Antes, cuando tenía dinero en la cuenta, acudía a la sucursal bancaria y el director salía de su oficina sólo para saludarme.
— ¿Qué tal? ¿Cómo te va la vida?—me preguntaba.
Y me daba una palmada en la espalda, se interesaba por mis hijos e incluso en alguna ocasión me llegó a invitar a un café mientras me hablaba de atractivas inversiones, formas de rentabilizar al máximo los ahorros o me enseñaba pequeños trucos para tributar menos en la declaración de la renta.
A veces, la efusividad alcanzaba cotas inimaginables. Un abrazo o un fuerte apretón de manos lo refrendaban. Tanta amabilidad me desbordaba. Y más si procedía de alguien a quien apenas veía unos minutos al mes.
Con todo, me resultaba simpático con su impoluto traje azul y su porte de ejecutivo.
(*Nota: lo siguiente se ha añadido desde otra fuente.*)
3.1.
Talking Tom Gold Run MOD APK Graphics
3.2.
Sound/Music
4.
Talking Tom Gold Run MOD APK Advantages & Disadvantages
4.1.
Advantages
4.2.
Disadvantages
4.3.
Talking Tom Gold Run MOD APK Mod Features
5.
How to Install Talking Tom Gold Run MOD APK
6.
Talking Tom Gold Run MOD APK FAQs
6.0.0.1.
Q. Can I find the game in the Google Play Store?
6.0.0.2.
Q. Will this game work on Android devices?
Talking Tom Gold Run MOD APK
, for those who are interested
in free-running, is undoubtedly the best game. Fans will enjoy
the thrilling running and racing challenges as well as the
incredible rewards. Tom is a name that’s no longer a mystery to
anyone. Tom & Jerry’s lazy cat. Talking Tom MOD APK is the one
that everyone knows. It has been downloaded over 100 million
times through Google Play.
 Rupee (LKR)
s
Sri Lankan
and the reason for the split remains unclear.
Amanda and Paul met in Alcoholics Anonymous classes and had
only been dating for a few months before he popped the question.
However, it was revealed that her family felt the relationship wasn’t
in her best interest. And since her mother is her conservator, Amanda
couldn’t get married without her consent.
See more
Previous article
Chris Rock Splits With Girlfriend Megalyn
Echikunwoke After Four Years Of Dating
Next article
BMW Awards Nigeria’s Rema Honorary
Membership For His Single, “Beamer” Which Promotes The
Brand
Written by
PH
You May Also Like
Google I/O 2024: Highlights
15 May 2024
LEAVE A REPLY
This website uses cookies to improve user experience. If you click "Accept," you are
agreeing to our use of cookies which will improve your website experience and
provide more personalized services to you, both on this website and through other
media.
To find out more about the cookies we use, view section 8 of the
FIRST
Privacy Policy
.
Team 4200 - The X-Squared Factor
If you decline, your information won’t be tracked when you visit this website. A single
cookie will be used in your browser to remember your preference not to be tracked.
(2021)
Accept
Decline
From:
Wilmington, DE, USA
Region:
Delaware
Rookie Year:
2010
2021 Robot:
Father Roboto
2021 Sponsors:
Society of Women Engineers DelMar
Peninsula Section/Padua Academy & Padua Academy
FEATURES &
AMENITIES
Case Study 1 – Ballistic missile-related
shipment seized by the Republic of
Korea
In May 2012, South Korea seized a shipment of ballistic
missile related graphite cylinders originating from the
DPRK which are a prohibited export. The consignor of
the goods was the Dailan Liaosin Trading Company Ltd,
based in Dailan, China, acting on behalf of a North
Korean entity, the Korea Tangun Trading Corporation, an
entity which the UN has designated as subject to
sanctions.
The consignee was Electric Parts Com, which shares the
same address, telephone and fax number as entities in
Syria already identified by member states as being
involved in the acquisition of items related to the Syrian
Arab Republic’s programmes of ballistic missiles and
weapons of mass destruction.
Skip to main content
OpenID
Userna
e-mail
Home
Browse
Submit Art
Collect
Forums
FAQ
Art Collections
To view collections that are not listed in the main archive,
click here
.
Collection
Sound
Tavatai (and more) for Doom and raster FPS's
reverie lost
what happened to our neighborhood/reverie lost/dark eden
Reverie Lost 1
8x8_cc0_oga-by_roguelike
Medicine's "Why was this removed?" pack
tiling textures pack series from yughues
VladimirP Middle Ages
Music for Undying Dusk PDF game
Muchas veces me preguntaba por qué no conseguía marcharse de aquella sucursal con sus profundos conocimientos financieros. Si uno es capaz de obtener beneficios para otros era de idiotas no hacerlo para uno mismo.
Hace unos meses mi empresa de persianas quebró. Y ahora, suelo acudir a menudo a la oficina del banco. Sin embargo, el director se muestra inaccesible. O no está o se encuentra ocupado. Lo que cambian las cosas cuando se tiene la intención de pedir un préstamo.